Some memories are real. Others, I’m sure, are false, or overlaid on older texts, handed down like palimpsests. My father’s father died of drink before I was born. He had gangarene and was literally legless. Yet I have a clear image in my head of him being taken from his farm outside Lisburn, which he had been forced to sell, to a terraced house in Belfast, together with his wife and children. They went by jaunting car, driven by my father, who was 14 at the time. He was apprenticed soon after to a master grocer so that he could earn the money to pay the rent. My gran, on his side, was a cold woman, with a moustache, who keep a canary in a cage and always dressed in black. Our cousins, who bought the farm for a lot less than it was worth, were strangers to me throughout my childhood, though when we went to visit they made us ham and eggs and let me sit up on the tractor. My sister says crickets sang in the hearth.
All gone now, like old letters thrown onto the fire. Like their parents and grandparents before them, whose names I don’t even know. The few scraps that my sister and I retain of these lost generations will die with us.

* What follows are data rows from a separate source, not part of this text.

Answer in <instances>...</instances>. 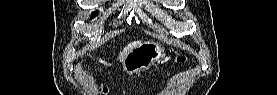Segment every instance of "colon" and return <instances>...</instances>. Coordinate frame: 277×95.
<instances>
[{
    "instance_id": "5ec220e1",
    "label": "colon",
    "mask_w": 277,
    "mask_h": 95,
    "mask_svg": "<svg viewBox=\"0 0 277 95\" xmlns=\"http://www.w3.org/2000/svg\"><path fill=\"white\" fill-rule=\"evenodd\" d=\"M179 59H180V61H185L184 57H180Z\"/></svg>"
}]
</instances>
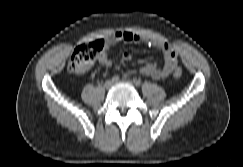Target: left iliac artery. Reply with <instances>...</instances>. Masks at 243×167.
Here are the masks:
<instances>
[{"label": "left iliac artery", "mask_w": 243, "mask_h": 167, "mask_svg": "<svg viewBox=\"0 0 243 167\" xmlns=\"http://www.w3.org/2000/svg\"><path fill=\"white\" fill-rule=\"evenodd\" d=\"M134 83L136 86L141 85V80L140 79H134Z\"/></svg>", "instance_id": "44dca946"}]
</instances>
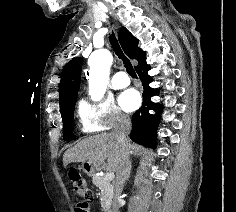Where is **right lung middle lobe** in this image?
I'll use <instances>...</instances> for the list:
<instances>
[{"mask_svg": "<svg viewBox=\"0 0 236 212\" xmlns=\"http://www.w3.org/2000/svg\"><path fill=\"white\" fill-rule=\"evenodd\" d=\"M76 99L77 98L67 101L65 106L62 109H60L64 124L63 138L65 140H71L75 138V135L73 134V129H74L73 114H74Z\"/></svg>", "mask_w": 236, "mask_h": 212, "instance_id": "dd1d6c3e", "label": "right lung middle lobe"}]
</instances>
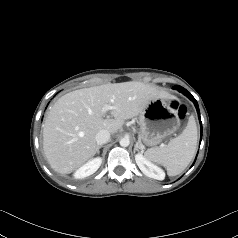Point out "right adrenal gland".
<instances>
[{"mask_svg": "<svg viewBox=\"0 0 238 238\" xmlns=\"http://www.w3.org/2000/svg\"><path fill=\"white\" fill-rule=\"evenodd\" d=\"M102 147V145L97 147L96 153L99 154V149Z\"/></svg>", "mask_w": 238, "mask_h": 238, "instance_id": "right-adrenal-gland-1", "label": "right adrenal gland"}]
</instances>
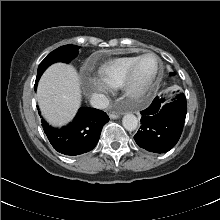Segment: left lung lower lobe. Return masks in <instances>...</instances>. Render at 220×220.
I'll return each mask as SVG.
<instances>
[{"mask_svg": "<svg viewBox=\"0 0 220 220\" xmlns=\"http://www.w3.org/2000/svg\"><path fill=\"white\" fill-rule=\"evenodd\" d=\"M158 96L151 105L141 111L142 126L135 134L136 143L150 152L163 153L178 142L187 113L186 98L179 94L171 103Z\"/></svg>", "mask_w": 220, "mask_h": 220, "instance_id": "left-lung-lower-lobe-1", "label": "left lung lower lobe"}]
</instances>
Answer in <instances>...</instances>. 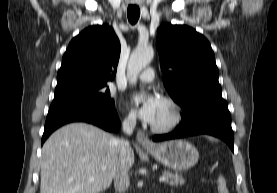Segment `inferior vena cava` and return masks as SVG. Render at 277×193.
<instances>
[{
	"label": "inferior vena cava",
	"mask_w": 277,
	"mask_h": 193,
	"mask_svg": "<svg viewBox=\"0 0 277 193\" xmlns=\"http://www.w3.org/2000/svg\"><path fill=\"white\" fill-rule=\"evenodd\" d=\"M136 126V117L128 116L122 123V130L125 134L131 135ZM118 145V152L120 158L119 171L114 176V186L118 193H125L129 187V167L128 162V152L130 150L129 142L125 139H116Z\"/></svg>",
	"instance_id": "1"
}]
</instances>
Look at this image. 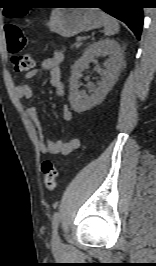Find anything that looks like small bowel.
I'll use <instances>...</instances> for the list:
<instances>
[{"label": "small bowel", "instance_id": "c3829d8e", "mask_svg": "<svg viewBox=\"0 0 156 266\" xmlns=\"http://www.w3.org/2000/svg\"><path fill=\"white\" fill-rule=\"evenodd\" d=\"M63 55L56 52L52 57L45 59L39 69H34L26 74V78L34 77L39 70L49 71L50 84L58 96L64 95V83L62 81L61 63ZM16 96L20 100H31L33 97V90L28 84H21L16 87ZM28 118L35 124L40 133V140L38 148L43 154H62L68 155L80 147V140L72 138L66 141L52 140L49 138L48 132L41 127L38 110L34 106L27 108ZM62 117L65 121L72 119V111L67 105L62 108Z\"/></svg>", "mask_w": 156, "mask_h": 266}]
</instances>
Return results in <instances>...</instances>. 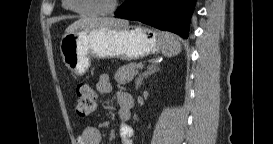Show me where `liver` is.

I still think of my father at odd moments. I find myself wondering what he’d have said about the way I lived my life. I’m sure he wouldn’t have approved. More than that, he wouldn’t have understood.
And there was my mother, of course, Molly, who lived on after him for another 28 years and had almost forgotten him when her own time came. Mum died struggling to hold on to the certainties of faith, incanting with her elderly friends gathered round her hospital bed that neither Principalities nor Powers could separate us from the love of God.
Perhaps not. But she and I have been separated for 14 years now and my dad has been gone since all the way back in 1977. For a year or two after Mum died I would sometimes pick up the phone to tell her my news, remembering only as I began to punch in the numbers that she had been disconnected. I don’t do that anymore, and I regret it.
But there you go. There we all go. Back into the discontinuum. Ashes to ashes, dust to dust. Not a cheerful thought, you might say. The good news is that, even though I’m happier now, and more settled, than at any time in my life (for which all thanks to my American wife, who gave up her life in New York so that I could retire to France), I’m more ready to face the end, when it comes, than I ever thought I would be. And that’s without a religious thought in my head. Thank God for that.